Assuming that the "single point" was the decimation of the African Cartel, the Boracko Lake massacre must be one variable in the equation. If Robinson could find, or infer, the other variables that connected the massacre to the Cartel, he might well be able to begin to trace Geistmann's path and plan. One variable might be Donduceni's dead younger brother. If he had been affiliated with the Cartel ... Another variable must involve the fortune in laundered money the Cartel had presumably stashed away.
When Robinson reached the blanket, Judy was reading. By now, the children had half-built an elaborate, lopsided castle, just out of reach of the lapping tide. Robinson lay down beside his warm wife, who folded the book on her stomach, and smiled at him.
"Where's Armande?" she asked. He told her what had happened, which, of course, surprised her less than if it had happened to anyone else they knew.
"I have to go back to Europe," he said. "Right away. To Transnistria, Moldova, and Switzerland. We still have ... "
"Six days," she interrupted. "But, dear, it will take you that long just to reach those places, and then to return to New York. You won't even have time to leave the airports, let alone get involved in some new shenanigans that could result in your grievous bodily injury -- or death." She drew a deep breath, then released it. "One of these days, John, you're going to pay for your quixotic Geistmann-iad. Even if no one kills you, Columbia is certainly going to fire you." Before he could reply, she continued, her voice hoarse with anger. "Why do you keep doing this, John? If you say 'curiosity' one more time, so help me, I'll divorce you ... again." He was tempted, but did not say the word.
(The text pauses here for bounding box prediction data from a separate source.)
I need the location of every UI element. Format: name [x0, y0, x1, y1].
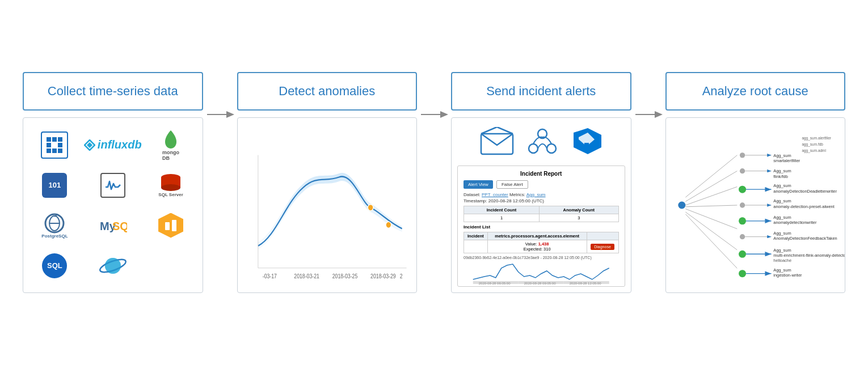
label-multi: Agg_sum — [773, 248, 791, 253]
col-metrics: metrics.processors.agent.access.element — [487, 232, 587, 240]
root-cause-graph: Agg_sum smartalertfilter Agg_sum flink/f… — [666, 118, 845, 292]
mysql-logo: My SQL — [84, 210, 142, 241]
logos-grid: influxdb mongoDB 101 — [23, 118, 203, 292]
sql-logo: SQL — [35, 250, 75, 281]
grafana-box — [100, 173, 125, 198]
collect-label-box: Collect time-series data — [23, 72, 203, 111]
label-multi2: multi-enrichment-flink-anomaly-detector — [773, 253, 845, 258]
svg-marker-27 — [226, 111, 234, 118]
sqlserver-text: SQL Server — [158, 192, 183, 197]
svg-rect-1 — [52, 137, 57, 142]
incident-dataset-label: Dataset: — [464, 192, 482, 197]
influxdb-wrap: influxdb — [84, 138, 142, 151]
node-4 — [739, 202, 744, 207]
mysql-wrap: My SQL — [99, 218, 127, 234]
sql-label: SQL — [47, 261, 62, 270]
incident-expected: 310 — [543, 247, 551, 252]
label-adwriter2: anomalydetectionwriter — [773, 220, 817, 225]
svg-marker-10 — [87, 142, 92, 148]
incident-report-box: Incident Report Alert View False Alert D… — [457, 165, 625, 287]
node-3 — [739, 186, 746, 193]
incident-dataset-value[interactable]: PPT_counter — [482, 192, 508, 197]
hive-logo — [151, 210, 191, 241]
label-ingestion2: ingestion-writer — [773, 273, 802, 278]
edge-1 — [685, 155, 737, 197]
incident-dataset-row: Dataset: PPT_counter Metrics: Agg_sum — [464, 192, 619, 197]
col-anomaly-count: Anomaly Count — [540, 206, 618, 214]
planet-wrap — [98, 256, 128, 276]
detect-label-box: Detect anomalies — [237, 72, 418, 111]
incident-id-text: 09db2360-9b62-4e12-a0ee-0b1c732e3ae9 - 2… — [464, 256, 619, 260]
node-1 — [739, 152, 744, 158]
hive-hex — [158, 213, 183, 238]
incident-report-title: Incident Report — [464, 171, 619, 177]
postgresql-wrap: PostgreSQL — [41, 212, 68, 239]
source-node — [678, 202, 685, 209]
sqlserver-wrap: SQL Server — [158, 173, 183, 197]
email-icon — [480, 127, 514, 155]
label-feedback: Agg_sum — [773, 231, 791, 236]
label-preset: Agg_sum — [773, 198, 791, 203]
incident-panel: Incident Report Alert View False Alert D… — [452, 118, 631, 292]
planet-logo — [84, 250, 142, 281]
edge-3 — [685, 187, 737, 205]
svg-point-28 — [368, 205, 373, 211]
svg-rect-4 — [52, 143, 57, 147]
node-6 — [739, 234, 744, 239]
label-preset2: anomaly-detection-preset-alwent — [773, 204, 834, 209]
node-7 — [739, 251, 746, 258]
node-2 — [739, 168, 744, 173]
detect-label: Detect anomalies — [279, 83, 375, 100]
incident-list-metrics: Value: 1,438 Expected: 310 — [487, 240, 587, 253]
svg-rect-21 — [165, 222, 170, 230]
edge-7 — [685, 214, 737, 269]
stage-alert: Send incident alerts — [451, 72, 631, 293]
incident-list-id — [464, 240, 488, 253]
col-action — [587, 232, 618, 240]
node-5 — [739, 217, 746, 224]
btn-row: Alert View False Alert — [464, 180, 619, 189]
svg-point-40 — [529, 144, 538, 153]
grafana-logo — [84, 169, 142, 201]
svg-point-14 — [161, 184, 180, 191]
prometheus-logo — [35, 129, 75, 160]
arrow-2 — [417, 108, 451, 257]
edge-2 — [685, 171, 737, 202]
col-incident: Incident — [464, 232, 488, 240]
label-helloache: helloache — [773, 258, 791, 263]
label-node2b: flink/fdb — [773, 174, 788, 179]
label-ingestion: Agg_sum — [773, 268, 791, 273]
incident-sparkline: 09db2360-9b62-4e12-a0ee-0b1c732e3ae9 - 2… — [464, 256, 619, 286]
label-feedback2: AnomalyDetectionFeedbackTaken — [773, 236, 837, 241]
incident-count-val: 1 — [464, 214, 540, 222]
svg-rect-7 — [52, 148, 57, 153]
graph-svg: Agg_sum smartalertfilter Agg_sum flink/f… — [666, 118, 845, 292]
label-smartalertfilter: Agg_sum — [773, 153, 791, 158]
analyze-label: Analyze root cause — [702, 83, 808, 100]
false-alert-button[interactable]: False Alert — [496, 180, 528, 189]
svg-rect-8 — [58, 148, 62, 153]
alert-content: Incident Report Alert View False Alert D… — [451, 117, 631, 293]
node-8 — [739, 270, 746, 277]
svg-rect-6 — [47, 148, 51, 153]
edge-4 — [685, 205, 737, 207]
svg-marker-53 — [655, 111, 663, 118]
incident-value: 1,438 — [538, 241, 549, 247]
arrow-icon-2 — [420, 108, 448, 121]
svg-rect-5 — [58, 143, 62, 147]
incident-timestamp-row: Timestamp: 2020-08-28 12:05:00 (UTC) — [464, 198, 619, 203]
prometheus-icon — [41, 131, 68, 159]
label-adwriter: Agg_sum — [773, 215, 791, 220]
incident-list-table: Incident metrics.processors.agent.access… — [464, 232, 619, 253]
incident-counts-table: Incident Count Anomaly Count 1 3 — [464, 206, 619, 222]
anomaly-count-val: 3 — [540, 214, 618, 222]
incident-ts-label: Timestamp: — [464, 198, 488, 203]
incident-metric-value[interactable]: Agg_sum — [526, 192, 546, 197]
arrow-1 — [203, 108, 237, 257]
mongodb-logo: mongoDB — [151, 129, 191, 160]
right-label-3: agg_sum.adml — [802, 148, 826, 153]
label-anomalydetection: Agg_sum — [773, 183, 791, 188]
stage-collect: Collect time-series data — [23, 72, 203, 293]
diagnose-button[interactable]: Diagnose — [591, 244, 614, 250]
alert-view-button[interactable]: Alert View — [464, 180, 493, 189]
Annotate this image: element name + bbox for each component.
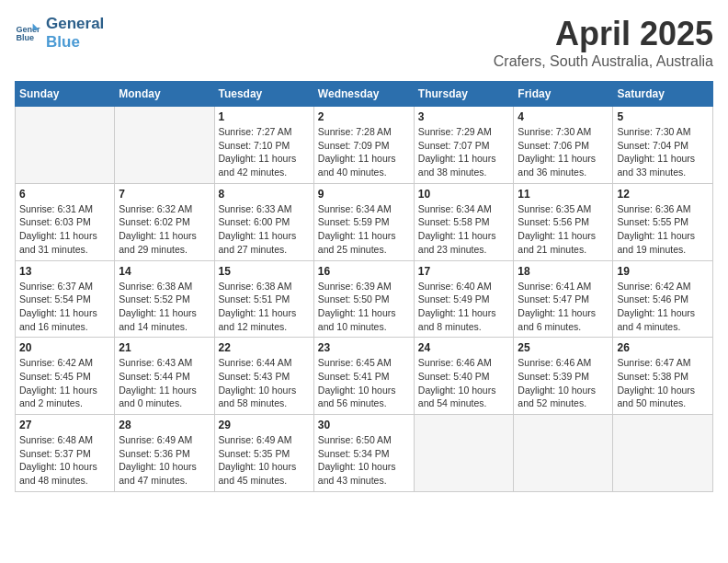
calendar-cell: 6Sunrise: 6:31 AMSunset: 6:03 PMDaylight… <box>16 183 115 260</box>
day-info: Sunrise: 6:50 AMSunset: 5:34 PMDaylight:… <box>318 433 410 488</box>
day-number: 12 <box>617 188 709 201</box>
day-number: 11 <box>518 188 609 201</box>
day-info: Sunrise: 6:41 AMSunset: 5:47 PMDaylight:… <box>518 280 609 334</box>
day-number: 17 <box>418 265 510 278</box>
day-number: 14 <box>119 265 210 278</box>
calendar-cell: 28Sunrise: 6:49 AMSunset: 5:36 PMDayligh… <box>115 415 214 492</box>
calendar-cell: 23Sunrise: 6:45 AMSunset: 5:41 PMDayligh… <box>313 338 414 415</box>
day-info: Sunrise: 6:33 AMSunset: 6:00 PMDaylight:… <box>219 202 310 257</box>
calendar-cell: 4Sunrise: 7:30 AMSunset: 7:06 PMDaylight… <box>514 107 613 184</box>
day-info: Sunrise: 7:30 AMSunset: 7:04 PMDaylight:… <box>617 125 709 179</box>
calendar-cell: 5Sunrise: 7:30 AMSunset: 7:04 PMDaylight… <box>613 107 713 184</box>
calendar-cell: 8Sunrise: 6:33 AMSunset: 6:00 PMDaylight… <box>214 183 313 260</box>
day-info: Sunrise: 6:32 AMSunset: 6:02 PMDaylight:… <box>119 202 210 257</box>
day-info: Sunrise: 6:48 AMSunset: 5:37 PMDaylight:… <box>19 433 110 488</box>
calendar-cell: 1Sunrise: 7:27 AMSunset: 7:10 PMDaylight… <box>214 107 313 184</box>
weekday-header: Monday <box>115 82 214 107</box>
calendar-cell <box>613 415 713 492</box>
day-number: 24 <box>418 341 510 354</box>
day-info: Sunrise: 6:36 AMSunset: 5:55 PMDaylight:… <box>617 202 709 257</box>
calendar: SundayMondayTuesdayWednesdayThursdayFrid… <box>15 81 713 492</box>
calendar-cell: 15Sunrise: 6:38 AMSunset: 5:51 PMDayligh… <box>214 260 313 338</box>
day-info: Sunrise: 7:30 AMSunset: 7:06 PMDaylight:… <box>518 125 609 179</box>
weekday-header: Tuesday <box>214 82 313 107</box>
subtitle: Crafers, South Australia, Australia <box>494 53 713 70</box>
svg-text:Blue: Blue <box>16 33 34 42</box>
calendar-cell: 25Sunrise: 6:46 AMSunset: 5:39 PMDayligh… <box>514 338 613 415</box>
day-info: Sunrise: 6:38 AMSunset: 5:52 PMDaylight:… <box>119 280 210 334</box>
calendar-cell <box>115 107 214 184</box>
day-info: Sunrise: 6:40 AMSunset: 5:49 PMDaylight:… <box>418 280 510 334</box>
calendar-cell: 10Sunrise: 6:34 AMSunset: 5:58 PMDayligh… <box>414 183 514 260</box>
day-number: 16 <box>318 265 410 278</box>
calendar-cell: 29Sunrise: 6:49 AMSunset: 5:35 PMDayligh… <box>214 415 313 492</box>
day-info: Sunrise: 6:44 AMSunset: 5:43 PMDaylight:… <box>219 356 310 410</box>
calendar-cell: 17Sunrise: 6:40 AMSunset: 5:49 PMDayligh… <box>414 260 514 338</box>
day-number: 10 <box>418 188 510 201</box>
day-info: Sunrise: 6:49 AMSunset: 5:36 PMDaylight:… <box>119 433 210 488</box>
logo-icon: General Blue <box>15 20 40 46</box>
day-number: 9 <box>318 188 410 201</box>
day-number: 2 <box>318 110 410 123</box>
day-info: Sunrise: 6:39 AMSunset: 5:50 PMDaylight:… <box>318 280 410 334</box>
day-info: Sunrise: 6:46 AMSunset: 5:40 PMDaylight:… <box>418 356 510 410</box>
day-number: 1 <box>219 110 310 123</box>
day-number: 21 <box>119 341 210 354</box>
calendar-cell <box>514 415 613 492</box>
day-number: 26 <box>617 341 709 354</box>
day-number: 30 <box>318 419 410 431</box>
calendar-cell: 12Sunrise: 6:36 AMSunset: 5:55 PMDayligh… <box>613 183 713 260</box>
day-info: Sunrise: 6:37 AMSunset: 5:54 PMDaylight:… <box>19 280 110 334</box>
day-info: Sunrise: 6:34 AMSunset: 5:58 PMDaylight:… <box>418 202 510 257</box>
calendar-cell: 30Sunrise: 6:50 AMSunset: 5:34 PMDayligh… <box>313 415 414 492</box>
day-number: 27 <box>19 419 110 431</box>
calendar-week: 13Sunrise: 6:37 AMSunset: 5:54 PMDayligh… <box>16 260 713 338</box>
day-info: Sunrise: 6:35 AMSunset: 5:56 PMDaylight:… <box>518 202 609 257</box>
calendar-cell: 9Sunrise: 6:34 AMSunset: 5:59 PMDaylight… <box>313 183 414 260</box>
calendar-cell: 2Sunrise: 7:28 AMSunset: 7:09 PMDaylight… <box>313 107 414 184</box>
calendar-cell: 13Sunrise: 6:37 AMSunset: 5:54 PMDayligh… <box>16 260 115 338</box>
day-number: 6 <box>19 188 110 201</box>
weekday-header: Wednesday <box>313 82 414 107</box>
day-info: Sunrise: 6:42 AMSunset: 5:45 PMDaylight:… <box>19 356 110 410</box>
day-number: 28 <box>119 419 210 431</box>
calendar-cell: 22Sunrise: 6:44 AMSunset: 5:43 PMDayligh… <box>214 338 313 415</box>
calendar-cell <box>414 415 514 492</box>
main-title: April 2025 <box>494 15 713 53</box>
title-area: April 2025 Crafers, South Australia, Aus… <box>494 15 713 70</box>
day-info: Sunrise: 6:43 AMSunset: 5:44 PMDaylight:… <box>119 356 210 410</box>
day-info: Sunrise: 6:31 AMSunset: 6:03 PMDaylight:… <box>19 202 110 257</box>
weekday-header: Saturday <box>613 82 713 107</box>
calendar-cell: 11Sunrise: 6:35 AMSunset: 5:56 PMDayligh… <box>514 183 613 260</box>
day-number: 15 <box>219 265 310 278</box>
weekday-header: Sunday <box>16 82 115 107</box>
day-number: 8 <box>219 188 310 201</box>
calendar-cell: 18Sunrise: 6:41 AMSunset: 5:47 PMDayligh… <box>514 260 613 338</box>
calendar-header: SundayMondayTuesdayWednesdayThursdayFrid… <box>16 82 713 107</box>
header-row: SundayMondayTuesdayWednesdayThursdayFrid… <box>16 82 713 107</box>
calendar-week: 27Sunrise: 6:48 AMSunset: 5:37 PMDayligh… <box>16 415 713 492</box>
day-number: 19 <box>617 265 709 278</box>
logo-wordmark: General Blue <box>46 15 104 51</box>
calendar-cell <box>16 107 115 184</box>
weekday-header: Thursday <box>414 82 514 107</box>
day-number: 3 <box>418 110 510 123</box>
day-info: Sunrise: 6:49 AMSunset: 5:35 PMDaylight:… <box>219 433 310 488</box>
calendar-body: 1Sunrise: 7:27 AMSunset: 7:10 PMDaylight… <box>16 107 713 492</box>
logo-line2: Blue <box>46 33 104 52</box>
logo-line1: General <box>46 15 104 33</box>
calendar-week: 1Sunrise: 7:27 AMSunset: 7:10 PMDaylight… <box>16 107 713 184</box>
day-info: Sunrise: 7:27 AMSunset: 7:10 PMDaylight:… <box>219 125 310 179</box>
calendar-cell: 24Sunrise: 6:46 AMSunset: 5:40 PMDayligh… <box>414 338 514 415</box>
day-number: 7 <box>119 188 210 201</box>
day-number: 4 <box>518 110 609 123</box>
day-info: Sunrise: 6:47 AMSunset: 5:38 PMDaylight:… <box>617 356 709 410</box>
calendar-cell: 19Sunrise: 6:42 AMSunset: 5:46 PMDayligh… <box>613 260 713 338</box>
day-number: 29 <box>219 419 310 431</box>
day-number: 18 <box>518 265 609 278</box>
day-info: Sunrise: 6:38 AMSunset: 5:51 PMDaylight:… <box>219 280 310 334</box>
logo: General Blue General Blue <box>15 15 104 51</box>
calendar-cell: 3Sunrise: 7:29 AMSunset: 7:07 PMDaylight… <box>414 107 514 184</box>
day-number: 13 <box>19 265 110 278</box>
day-info: Sunrise: 6:42 AMSunset: 5:46 PMDaylight:… <box>617 280 709 334</box>
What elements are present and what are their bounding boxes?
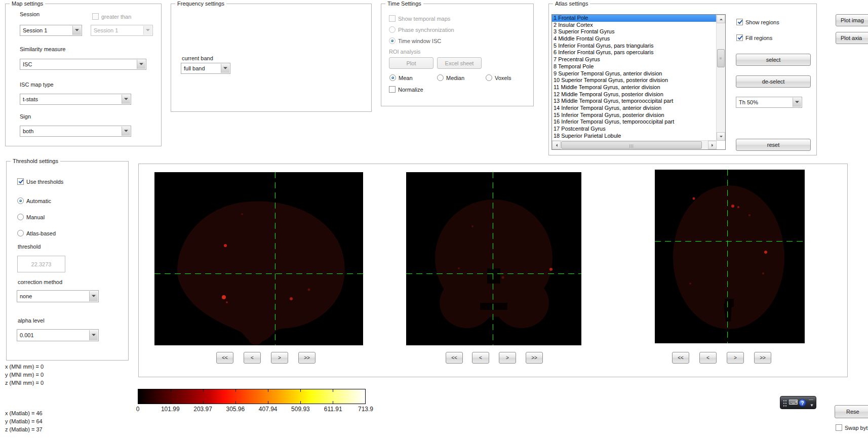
time-window-isc-radio[interactable] [389, 37, 396, 44]
use-thresholds-checkbox[interactable] [17, 178, 24, 185]
sagittal-view-image[interactable] [154, 172, 363, 345]
options-arrow-icon[interactable]: ▼ [810, 404, 814, 408]
atlas-region-item[interactable]: 15 Inferior Temporal Gyrus, posterior di… [552, 112, 717, 119]
plot-axial-button[interactable]: Plot axia [836, 32, 868, 44]
atlas-region-item[interactable]: 8 Temporal Pole [552, 63, 717, 70]
correction-method-dropdown[interactable]: none [17, 290, 99, 302]
coronal-prev-button[interactable]: < [472, 352, 489, 364]
axial-first-button[interactable]: << [672, 352, 689, 364]
colorbar-tick-mark [171, 401, 171, 404]
normalize-checkbox[interactable] [389, 86, 396, 93]
atlas-region-item[interactable]: 9 Superior Temporal Gyrus, anterior divi… [552, 70, 717, 77]
reset-button[interactable]: Rese [835, 405, 868, 418]
minimize-icon[interactable]: — [809, 397, 813, 402]
median-radio[interactable] [437, 74, 444, 81]
atlas-region-item[interactable]: 12 Middle Temporal Gyrus, posterior divi… [552, 91, 717, 98]
automatic-label: Automatic [26, 198, 51, 204]
threshold-input[interactable]: 22.3273 [17, 256, 65, 272]
similarity-measure-dropdown[interactable]: ISC [20, 59, 146, 70]
vertical-scrollbar[interactable]: ≡ [716, 15, 725, 141]
mean-radio[interactable] [389, 74, 396, 81]
chevron-down-icon[interactable] [122, 127, 130, 136]
show-temporal-maps-checkbox[interactable] [389, 15, 396, 22]
plot-image-button[interactable]: Plot imag [836, 14, 868, 26]
drag-handle-icon[interactable] [783, 400, 787, 407]
select-button[interactable]: select [736, 54, 811, 66]
threshold-settings-panel: Threshold settings Use thresholds Automa… [6, 161, 129, 361]
show-regions-checkbox[interactable] [736, 19, 743, 25]
excel-sheet-button[interactable]: Excel sheet [437, 57, 482, 69]
atlas-region-item[interactable]: 1 Frontal Pole [552, 15, 717, 22]
fill-regions-checkbox[interactable] [736, 34, 743, 41]
scroll-right-icon[interactable] [708, 141, 717, 149]
sign-dropdown[interactable]: both [20, 126, 131, 137]
voxels-radio[interactable] [486, 74, 492, 81]
sagittal-prev-button[interactable]: < [244, 352, 261, 364]
phase-sync-radio[interactable] [389, 26, 396, 33]
colorbar-tick-mark [171, 389, 171, 392]
chevron-down-icon[interactable] [793, 98, 801, 107]
manual-radio[interactable] [17, 214, 24, 220]
atlas-region-item[interactable]: 11 Middle Temporal Gyrus, anterior divis… [552, 84, 717, 91]
horizontal-scrollbar[interactable]: ||| [552, 140, 717, 149]
chevron-down-icon[interactable] [137, 60, 145, 69]
axial-brain-slice [655, 170, 805, 343]
mini-toolbar[interactable]: ⌨ ? — ▼ [780, 396, 816, 409]
alpha-level-label: alpha level [18, 317, 45, 324]
sagittal-first-button[interactable]: << [216, 352, 233, 364]
region-threshold-dropdown[interactable]: Th 50% [736, 97, 802, 108]
sagittal-brain-slice [154, 172, 363, 345]
atlas-region-item[interactable]: 10 Superior Temporal Gyrus, posterior di… [552, 77, 717, 84]
coronal-first-button[interactable]: << [446, 352, 463, 364]
vertical-scroll-thumb[interactable]: ≡ [717, 49, 725, 67]
atlas-settings-title: Atlas settings [553, 1, 590, 7]
horizontal-scroll-thumb[interactable]: ||| [561, 141, 702, 149]
colorbar-tick-label: 0 [136, 406, 140, 413]
atlas-region-item[interactable]: 5 Inferior Frontal Gyrus, pars triangula… [552, 43, 717, 50]
coronal-next-button[interactable]: > [499, 352, 516, 364]
atlas-region-item[interactable]: 16 Inferior Temporal Gyrus, temporooccip… [552, 118, 717, 126]
chevron-down-icon[interactable] [221, 64, 229, 73]
atlas-region-item[interactable]: 18 Superior Parietal Lobule [552, 133, 717, 140]
deselect-button[interactable]: de-select [736, 75, 811, 88]
atlas-region-item[interactable]: 4 Middle Frontal Gyrus [552, 35, 717, 43]
chevron-down-icon[interactable] [72, 26, 81, 35]
sagittal-next-button[interactable]: > [271, 352, 288, 364]
chevron-down-icon[interactable] [89, 330, 98, 340]
atlas-region-listbox[interactable]: 1 Frontal Pole2 Insular Cortex3 Superior… [551, 14, 726, 150]
session-dropdown[interactable]: Session 1 [20, 25, 82, 36]
axial-prev-button[interactable]: < [699, 352, 717, 364]
coronal-view-image[interactable] [406, 172, 581, 345]
chevron-down-icon[interactable] [89, 291, 98, 301]
axial-next-button[interactable]: > [727, 352, 744, 364]
alpha-level-dropdown[interactable]: 0.001 [17, 329, 99, 341]
coronal-last-button[interactable]: >> [526, 352, 543, 364]
atlas-region-item[interactable]: 17 Postcentral Gyrus [552, 126, 717, 133]
time-settings-title: Time Settings [385, 1, 423, 7]
reset-regions-button[interactable]: reset [736, 139, 811, 151]
sagittal-last-button[interactable]: >> [298, 352, 315, 364]
keyboard-icon[interactable]: ⌨ [788, 398, 798, 407]
atlas-region-item[interactable]: 3 Superior Frontal Gyrus [552, 28, 717, 35]
atlas-region-item[interactable]: 14 Inferior Temporal Gyrus, anterior div… [552, 105, 717, 112]
greater-than-checkbox[interactable] [92, 13, 99, 20]
roi-plot-button[interactable]: Plot [389, 57, 433, 69]
swap-bytes-checkbox[interactable] [836, 424, 842, 431]
current-band-dropdown[interactable]: full band [181, 63, 230, 74]
mni-y-readout: y (MNI mm) = 0 [5, 371, 44, 379]
axial-view-image[interactable] [655, 170, 805, 343]
help-icon[interactable]: ? [799, 399, 806, 407]
atlas-region-item[interactable]: 6 Inferior Frontal Gyrus, pars opercular… [552, 49, 717, 56]
atlas-region-item[interactable]: 7 Precentral Gyrus [552, 56, 717, 63]
scroll-up-icon[interactable] [717, 15, 725, 23]
atlas-based-radio[interactable] [17, 230, 24, 236]
automatic-radio[interactable] [17, 197, 24, 204]
isc-map-type-dropdown[interactable]: t-stats [20, 94, 131, 105]
scroll-down-icon[interactable] [717, 132, 725, 141]
chevron-down-icon[interactable] [122, 95, 130, 104]
atlas-region-item[interactable]: 13 Middle Temporal Gyrus, temporooccipit… [552, 98, 717, 105]
atlas-region-item[interactable]: 2 Insular Cortex [552, 22, 717, 29]
axial-last-button[interactable]: >> [754, 352, 771, 364]
greater-than-label: greater than [101, 14, 131, 20]
scroll-left-icon[interactable] [552, 141, 561, 149]
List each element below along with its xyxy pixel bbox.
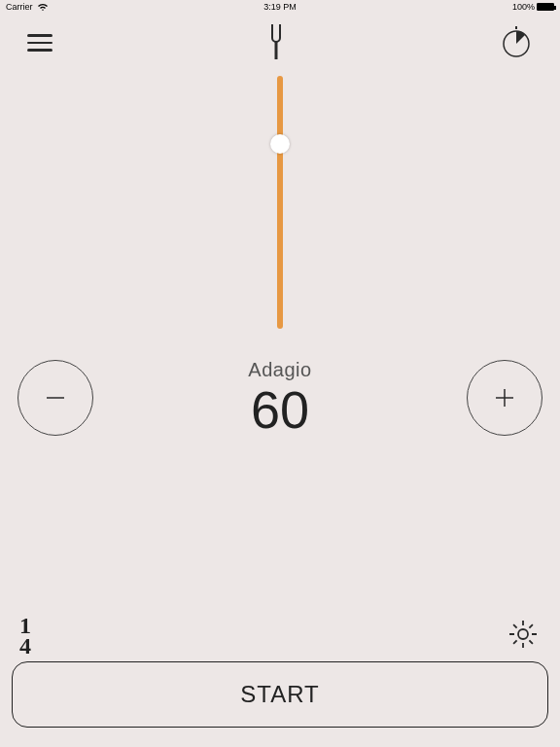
carrier-label: Carrier [6, 2, 33, 12]
pendulum [0, 72, 560, 339]
pendulum-weight[interactable] [270, 134, 290, 154]
bottom-panel: 1 4 START [0, 616, 560, 747]
timer-icon[interactable] [500, 26, 533, 59]
time-signature-button[interactable]: 1 4 [19, 616, 31, 656]
battery-pct-label: 100% [512, 2, 535, 12]
tuning-fork-icon[interactable] [267, 24, 285, 61]
tempo-row: Adagio 60 [0, 339, 560, 436]
start-button[interactable]: START [12, 661, 548, 728]
tempo-marking-label: Adagio [248, 359, 311, 381]
settings-button[interactable] [506, 617, 541, 656]
increase-tempo-button[interactable] [467, 360, 542, 436]
plus-icon [491, 384, 518, 411]
tempo-bpm-value: 60 [248, 383, 311, 436]
decrease-tempo-button[interactable] [18, 360, 93, 436]
svg-point-6 [518, 629, 528, 639]
time-signature-denominator: 4 [19, 636, 31, 656]
header-row [0, 14, 560, 72]
minus-icon [42, 384, 69, 411]
tempo-display[interactable]: Adagio 60 [248, 359, 311, 436]
pendulum-bar[interactable] [277, 76, 283, 329]
wifi-icon [37, 3, 49, 12]
battery-indicator: 100% [512, 2, 554, 12]
status-bar: Carrier 3:19 PM 100% [0, 0, 560, 14]
gear-icon [506, 617, 541, 652]
menu-icon[interactable] [27, 34, 52, 52]
clock-label: 3:19 PM [263, 2, 297, 12]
Why did he "keep doing this"? Well, he had an idea, at least. Geistmann represented a tantalizing puzzle. And, at every turn, new pieces -- Pablo, Fred, Diodur Fedoruk, Weatherbee and Piet, Toularelle, Onijekuje, and now the Bosnian soldiers -- had been added to the puzzle. As a scholar, Robinson had always loved puzzles. And his other, more recent 'occupation,' or 'vocation,' law enforcement, was akin to scholarship. To call this interest in solving complex puzzles "curiosity" was like calling the vocation of people like F.G. Frobenius, "arithmetic."
He thought for a few more moments, conscious that Judy required a very good reason to tolerate his gallivanting off on yet another dangerous adventure. Not only would she be stuck with the children, here in Hawaii -- not so bad -- and with getting them back to New York -- not too bad, either -- but, from her point of view, what he was proposing could render her single-parent status permanent.
Robinson was rarely at a loss for words to say to his wife, but he was now. He could think of absolutely nothing. What would Geistmann ... that way lay madness. In the event, as usual, his dear partner bailed him out.
"I think I do know why you do this, John," she said matter-of-factly. " 'Curiosity' doesn't begin to explain it, does it? It's your nature. And it's why I married you, and why I still love you
-- much too much. So go ahead, John, go right back to Europe! Get yourself fired! Get yourself killed!" And, to disguise her own fear and sorrow, she threw a handful of sand right in his face.